§ Task statement: Output, exactly as written, the lines below starting at the line containing "Tá no sangue, é Oba Oba!" and ending at the line containing "Эти файлы cookie необходимы". Drop the pictures and keep both end lines.

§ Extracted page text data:

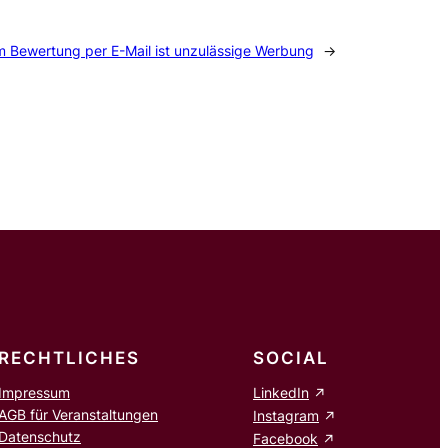
m Bewertung per E-Mail ist unzulässige Werbung
→
RECHTLICHES
SOCIAL
Impressum
LinkedIn
AGB für Veranstaltungen
Instagram
Datenschutz
Facebook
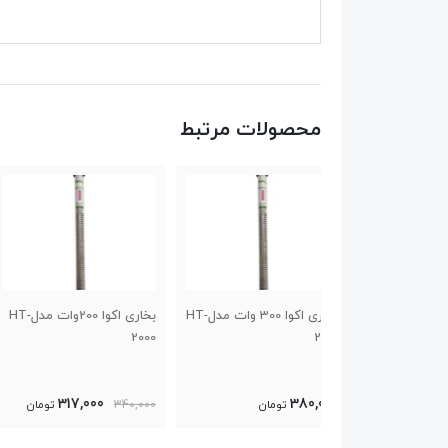
محصولات مرتبط
بخاری اکوا 300 وات مدلHT-
بخاری اکوا 200وات مدلHT-
بخ
2000
2000
320,000
317,000
تومان
340,000
تومان
تومان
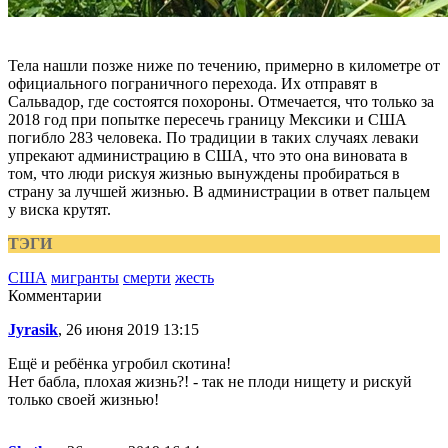
Тела нашли позже ниже по течению, примерно в километре от
официального пограничного перехода. Их отправят в
Сальвадор, где состоятся похороны. Отмечается, что только за
2018 год при попытке пересечь границу Мексики и США
погибло 283 человека. По традиции в таких случаях леваки
упрекают администрацию в США, что это она виновата в
том, что люди рискуя жизнью вынуждены пробираться в
страну за лучшей жизнью. В администрации в ответ пальцем
у виска крутят.
ТЭГИ
США
мигранты
смерти
жесть
Комментарии
Jyrasik
, 26 июня 2019 13:15
Ещё и ребёнка угробил скотина!
Нет бабла, плохая жизнь?! - так не плоди нищету и рискуй
только своей жизнью!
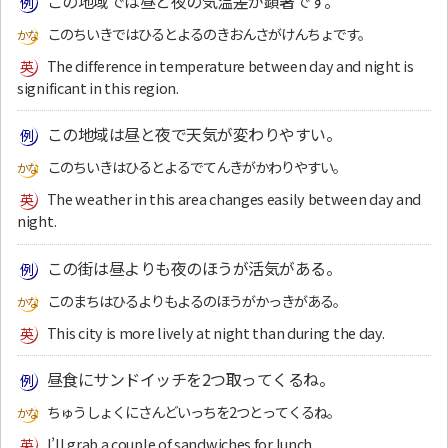
この地域では昼と夜の気温差が顕著です。
このちいきではひるとよるのきおんさがけんちょです。
The difference in temperature between day and night is
significant in this region.
この地域は昼と夜で天気が変わりやすい。
このちいきはひるとよるでてんきがかわりやすい。
The weather in this area changes easily between day and
night.
この街は昼よりも夜のほうが活気がある。
このまちはひるよりもよるのほうがかっきがある。
This city is more lively at night than during the day.
昼食にサンドイッチを2つ取ってくるね。
ちゅうしょくにさんどいっちを2つとってくるね。
I’ll grab a couple of sandwiches for lunch.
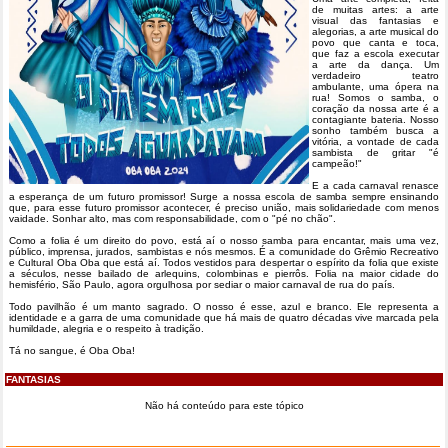
de muitas artes: a arte
visual das fantasias e
alegorias, a arte musical do
povo que canta e toca,
que faz a escola executar
a arte da dança. Um
verdadeiro teatro
ambulante, uma ópera na
rua! Somos o samba, o
coração da nossa arte é a
contagiante bateria. Nosso
sonho também busca a
vitória, a vontade de cada
sambista de gritar "é
campeão!"
E a cada carnaval renasce
a esperança de um futuro promissor! Surge a nossa escola de samba sempre ensinando
que, para esse futuro promissor acontecer, é preciso união, mais solidariedade com menos
vaidade. Sonhar alto, mas com responsabilidade, com o "pé no chão".
Como a folia é um direito do povo, está aí o nosso samba para encantar, mais uma vez,
público, imprensa, jurados, sambistas e nós mesmos. É a comunidade do Grêmio Recreativo
e Cultural Oba Oba que está aí. Todos vestidos para despertar o espírito da folia que existe
a séculos, nesse bailado de arlequins, colombinas e pierrôs. Folia na maior cidade do
hemisfério, São Paulo, agora orgulhosa por sediar o maior carnaval de rua do país.
Todo pavilhão é um manto sagrado. O nosso é esse, azul e branco. Ele representa a
identidade e a garra de uma comunidade que há mais de quatro décadas vive marcada pela
humildade, alegria e o respeito à tradição.
Tá no sangue, é Oba Oba!
FANTASIAS
Não há conteúdo para este tópico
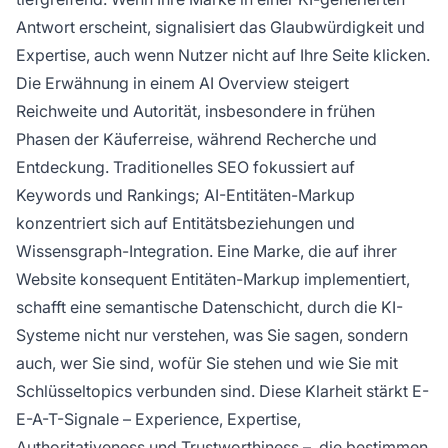
Antwort erscheint, signalisiert das Glaubwürdigkeit und
Expertise, auch wenn Nutzer nicht auf Ihre Seite klicken.
Die Erwähnung in einem AI Overview steigert
Reichweite und Autorität, insbesondere in frühen
Phasen der Käuferreise, während Recherche und
Entdeckung. Traditionelles SEO fokussiert auf
Keywords und Rankings; AI-Entitäten-Markup
konzentriert sich auf Entitätsbeziehungen und
Wissensgraph-Integration. Eine Marke, die auf ihrer
Website konsequent Entitäten-Markup implementiert,
schafft eine semantische Datenschicht, durch die KI-
Systeme nicht nur verstehen, was Sie sagen, sondern
auch, wer Sie sind, wofür Sie stehen und wie Sie mit
Schlüsseltopics verbunden sind. Diese Klarheit stärkt E-
E-A-T-Signale – Experience, Expertise,
Authoritativeness und Trustworthiness –, die bestimmen,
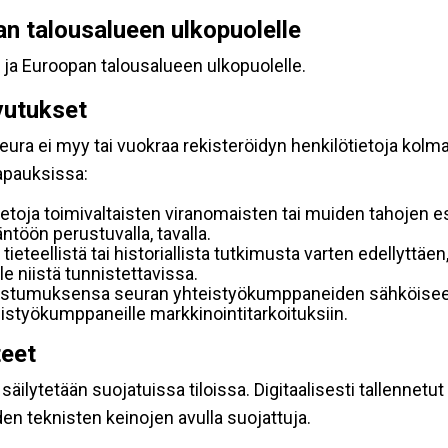
pan talousalueen ulkopuolelle
 ja Euroopan talousalueen ulkopuolelle.
vutukset
ura ei myy tai vuokraa rekisteröidyn henkilötietoja kolman
tapauksissa:
etoja toimivaltaisten viranomaisten tai muiden tahojen e
töön perustuvalla, tavalla.
 tieteellistä tai historiallista tutkimusta varten edellyttäe
e niistä tunnistettavissa.
uostumuksensa seuran yhteistyökumppaneiden sähköiseen 
hteistyökumppaneille markkinointitarkoituksiin.
teet
äilytetään suojatuissa tiloissa. Digitaalisesti tallennetut 
en teknisten keinojen avulla suojattuja.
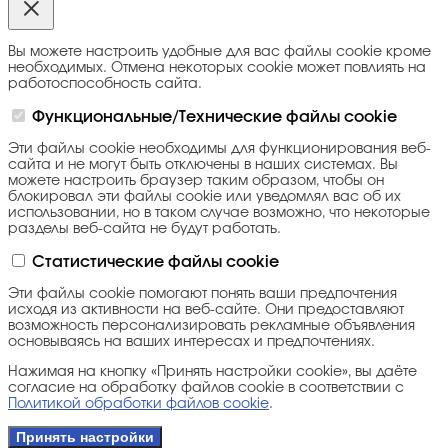
Вы можете настроить удобные для вас файлы cookie кроме
необходимых. Отмена некоторых cookie может повлиять на
работоспособность сайта.
Функциональные/Технические файлы cookie
Эти файлы cookie необходимы для функционирования веб-
сайта и не могут быть отключены в наших системах. Вы
можете настроить браузер таким образом, чтобы он
блокировал эти файлы cookie или уведомлял вас об их
использовании, но в таком случае возможно, что некоторые
разделы веб-сайта не будут работать.
Статистические файлы cookie
Эти файлы cookie помогают понять ваши предпочтения
исходя из активности на веб-сайте. Они предоставляют
возможность персонализировать рекламные объявления
основываясь на ваших интересах и предпочтениях.
Нажимая на кнопку «Принять настройки cookie», вы даёте
согласие на обработку файлов cookie в соответствии с
Политикой обработки файлов cookie
.
Принять настройки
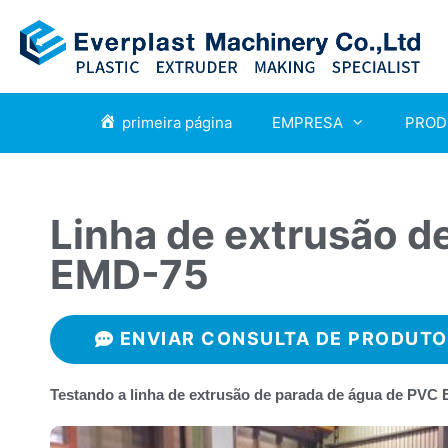
primeira página
EMPRESA
PROD
Linha de extrusão d
EMD-75
ENVIAR CONSULTA DE PRODUT
Testando a linha de extrusão de parada de água de PVC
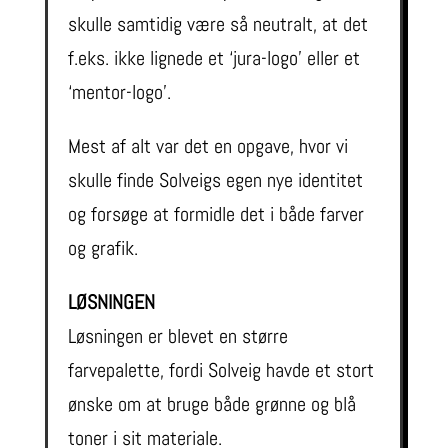
skulle samtidig være så neutralt, at det
f.eks. ikke lignede et ‘jura-logo’ eller et
‘mentor-logo’.
Mest af alt var det en opgave, hvor vi
skulle finde Solveigs egen nye identitet
og forsøge at formidle det i både farver
og grafik.
LØSNINGEN
Løsningen er blevet en større
farvepalette, fordi Solveig havde et stort
ønske om at bruge både grønne og blå
toner i sit materiale.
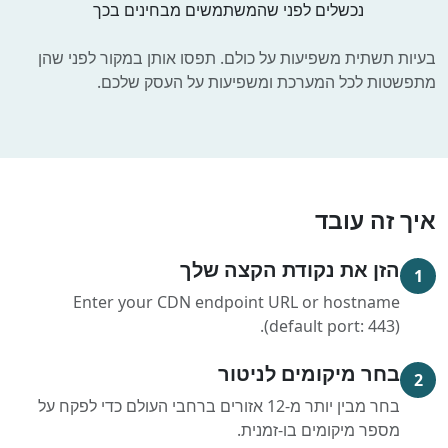
נכשלים לפני שהמשתמשים מבחינים בכך
בעיות תשתית משפיעות על כולם. תפסו אותן במקור לפני שהן
מתפשטות לכל המערכת ומשפיעות על העסק שלכם.
איך זה עובד
הזן את נקודת הקצה שלך
1
Enter your CDN endpoint URL or hostname
(default port: 443).
בחר מיקומים לניטור
2
בחר מבין יותר מ-12 אזורים ברחבי העולם כדי לפקח על
מספר מיקומים בו-זמנית.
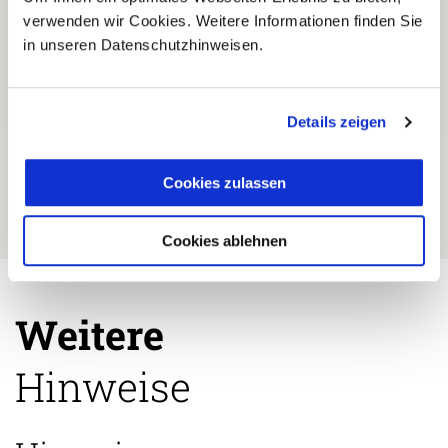
verwenden wir Cookies. Weitere Informationen finden Sie
in unseren Datenschutzhinweisen.
Einzigartige und authentische
5
Reiseerlebnisse abseits der
üblichen Touristenpfade.
Details zeigen
Cookies zulassen
Cookies ablehnen
Weitere
Hinweise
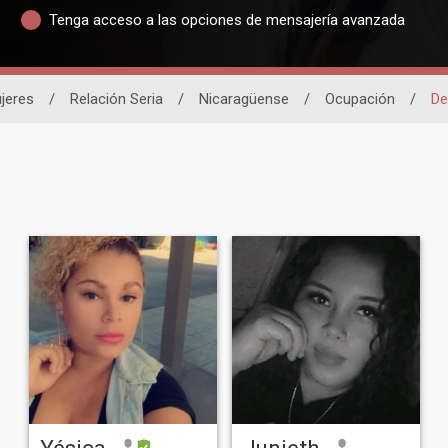
Tenga acceso a las opciones de mensajería avanzada
jeres
/
Relación Seria
/
Nicaragüense
/
Ocupación
/
De
Yésica
Junieth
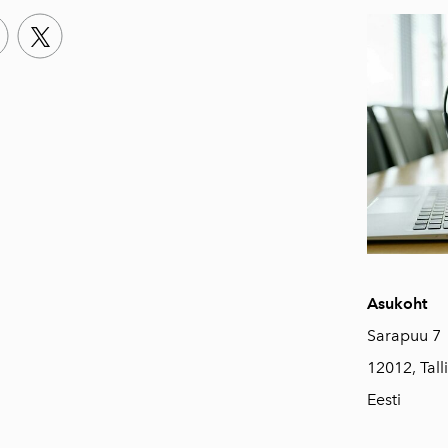
Asukoht
Sarapuu 7
12012, Tall
Eesti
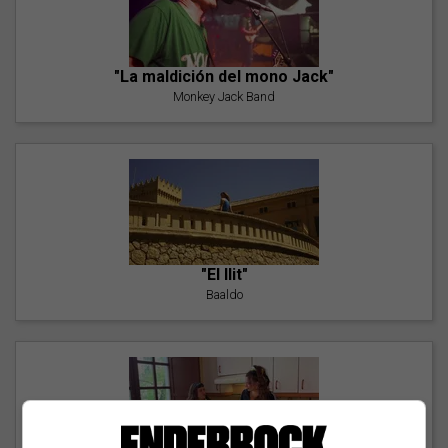
"La maldición del mono Jack"
Monkey Jack Band
"El llit"
Baaldo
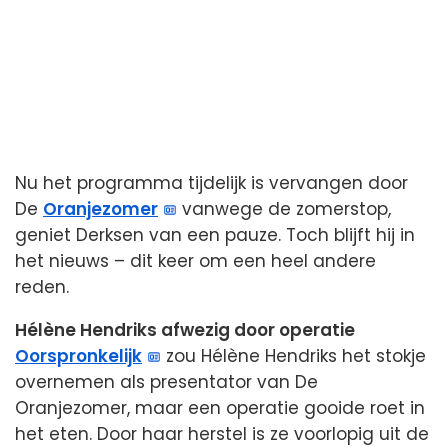
Nu het programma tijdelijk is vervangen door
De
Oranjezomer
vanwege de zomerstop,
geniet Derksen van een pauze. Toch blijft hij in
het nieuws – dit keer om een heel andere
reden.
Hélène Hendriks afwezig door operatie
Oorspronkelijk
zou Hélène Hendriks het stokje
overnemen als presentator van De
Oranjezomer, maar een operatie gooide roet in
het eten. Door haar herstel is ze voorlopig uit de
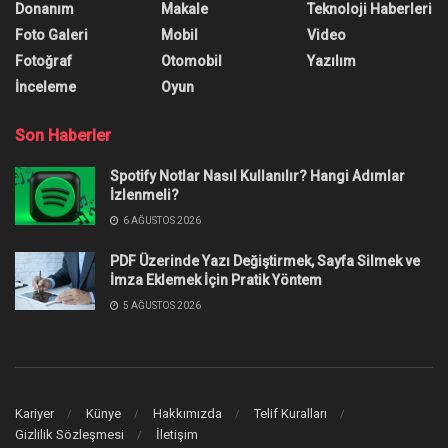
videosu Sony etkinliğinde
gelebilir
Yazar:
Onur Erdem
27 Haziran 2021
0
Paylaşım
XboxEra.com’dan Nick Baker’ın bir söylentisine göre
Sony
,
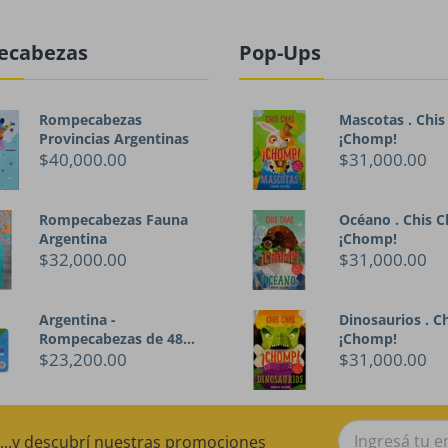
ecabezas
Pop-Ups
Rompecabezas
Mascotas . Chis
Provincias Argentinas
¡Chomp!
$40,000.00
$31,000.00
Rompecabezas Fauna
Océano . Chis C
Argentina
¡Chomp!
$32,000.00
$31,000.00
Argentina -
Dinosaurios . C
Rompecabezas de 48
¡Chomp!
piezas
$23,200.00
$31,000.00
...y descubrí nuestras promociones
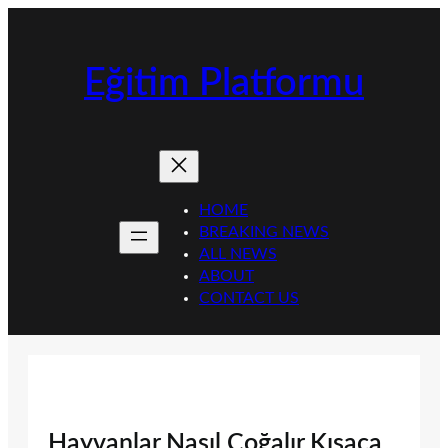
İçeriğe
geç
Eğitim Platformu
HOME
BREAKING NEWS
ALL NEWS
ABOUT
CONTACT US
Hayvanlar Nasıl Çoğalır Kısaca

§ Completed exercise:
Tá no sangue, é Oba Oba!
FANTASIAS
Não há conteúdo para este tópico
Antwort erscheint, signalisiert das Glaubwürdigkeit und
Expertise, auch wenn Nutzer nicht auf Ihre Seite klicken.
Die Erwähnung in einem AI Overview steigert
Reichweite und Autorität, insbesondere in frühen
Phasen der Käuferreise, während Recherche und
Entdeckung. Traditionelles SEO fokussiert auf
Keywords und Rankings; AI-Entitäten-Markup
konzentriert sich auf Entitätsbeziehungen und
Wissensgraph-Integration. Eine Marke, die auf ihrer
Website konsequent Entitäten-Markup implementiert,
schafft eine semantische Datenschicht, durch die KI-
Systeme nicht nur verstehen, was Sie sagen, sondern
auch, wer Sie sind, wofür Sie stehen und wie Sie mit
Schlüsseltopics verbunden sind. Diese Klarheit stärkt E-
E-A-T-Signale – Experience, Expertise,
Authoritativeness und Trustworthiness –, die bestimmen,
pan talousalueen ulkopuolelle
 ja Euroopan talousalueen ulkopuolelle.
vutukset
ura ei myy tai vuokraa rekisteröidyn henkilötietoja kolman
tapauksissa:
etoja toimivaltaisten viranomaisten tai muiden tahojen e
töön perustuvalla, tavalla.
 tieteellistä tai historiallista tutkimusta varten edellyttäe
e niistä tunnistettavissa.
uostumuksensa seuran yhteistyökumppaneiden sähköiseen 
hteistyökumppaneille markkinointitarkoituksiin.
teet
äilytetään suojatuissa tiloissa. Digitaalisesti tallennetut 
en teknisten keinojen avulla suojattuja.
Вы можете настроить удобные для вас файлы cookie кроме
необходимых. Отмена некоторых cookie может повлиять на
работоспособность сайта.
Функциональные/Технические файлы cookie
Эти файлы cookie необходимы для функционирования веб-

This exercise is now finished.